Re: [Discuss-gnuradio] Segfault with volk on 32 bit AMD

Frederick Stevens Mon, 19 Mar 2012 13:52:39 -0700

Tom,

New run using my simple "trace"  See attached files.


Cheers,

Fred
On 03/19/2012 11:26 AM, Tom Rondeau wrote:

On Mon, Mar 19, 2012 at 12:04 PM, Frederick Stevens<sk8tesgr...@gmail.com <mailto:sk8tesgr...@gmail.com>> wrote:


    Tom,

    See the attached file.  I am running volk_profile now.  If this is
    what you need then that is great otherwise I will keep working on
    this with whatever suggestions you have.


    Cheers,

    Fred


That'll be a good start. We'll see if that tells us anything.

Thanks,
Tom

    On 03/19/2012 08:10 AM, Tom Rondeau wrote:

    On Sun, Mar 18, 2012 at 8:00 PM, Frederick Stevens
    <sk8tesgr...@gmail.com <mailto:sk8tesgr...@gmail.com>> wrote:

        Volk_profile ran to completion.  I am using the git source
        tree updated just before I did the run.  I commented out line
        38 of volk_profile.cc as you suggested and ran volk_profile
        under gdb.  The output is in the attached text file.  I have
        also attached the generated volk_config from ~/.volk/volk_config.
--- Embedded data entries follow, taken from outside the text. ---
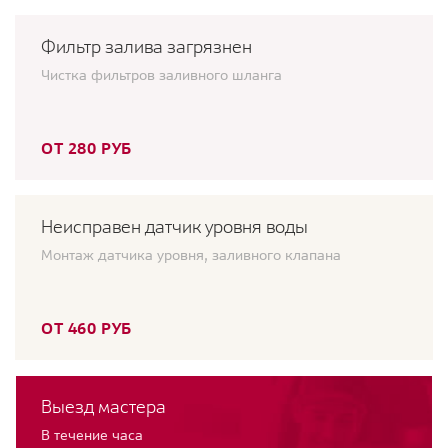
Фильтр залива загрязнен
Чистка фильтров заливного шланга
ОТ 280 РУБ
Неисправен датчик уровня воды
Монтаж датчика уровня, заливного клапана
ОТ 460 РУБ
Выезд мастера
В течение часа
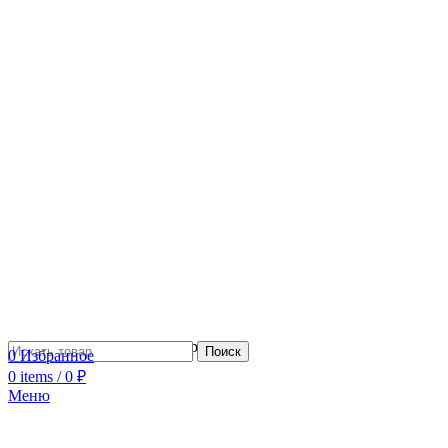
Сотрудничество с дизайнерами
Поиск
0
Избранное
0
items
/
0
₽
Меню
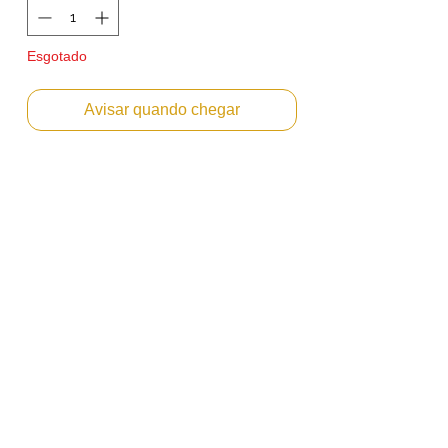
Esgotado
Avisar quando chegar
Kit toner Original Konica Minolta C12000
TN627 CMYK
Toner comumente utilizado para recarga
dos cartuchos dos equipamentos das
linhas menores.
Peso: Cada cor contém: 3246kg
Produto Novo
Marca: Konica Minolta
Referencia: TN627Y
Cor: CMYB
Referencias: ACVV430 / ACVV330
/ ACVV230 / ACVV130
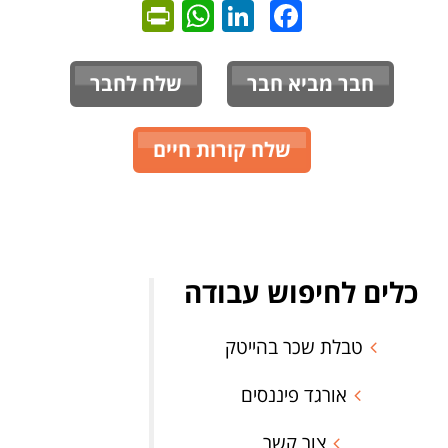
ntFriendly
WhatsApp
LinkedIn
Facebook
חבר מביא חבר
שלח לחבר
שלח קורות חיים
כלים לחיפוש עבודה
טבלת שכר בהייטק
אורגד פיננסים
צור קשר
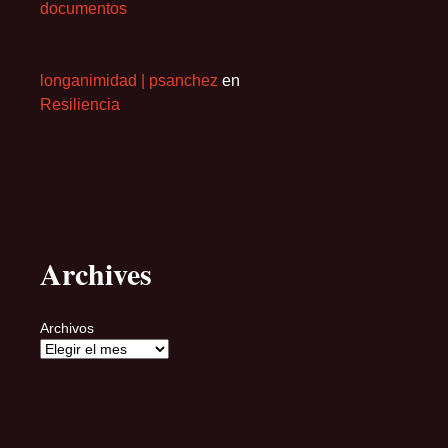
documentos
longanimidad | psanchez
en
Resiliencia
Archives
Archivos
    Thanks. Strange that it's just that kernel, then. Can you put in
    some debug lines that will print out the size of the buffers
    being used and the 'number' variable in
    volk_32fc_x2_multiply_32fc_a when the crash occurs. I just want
    to see if the loop is trying to go beyond the bounds of the arrays.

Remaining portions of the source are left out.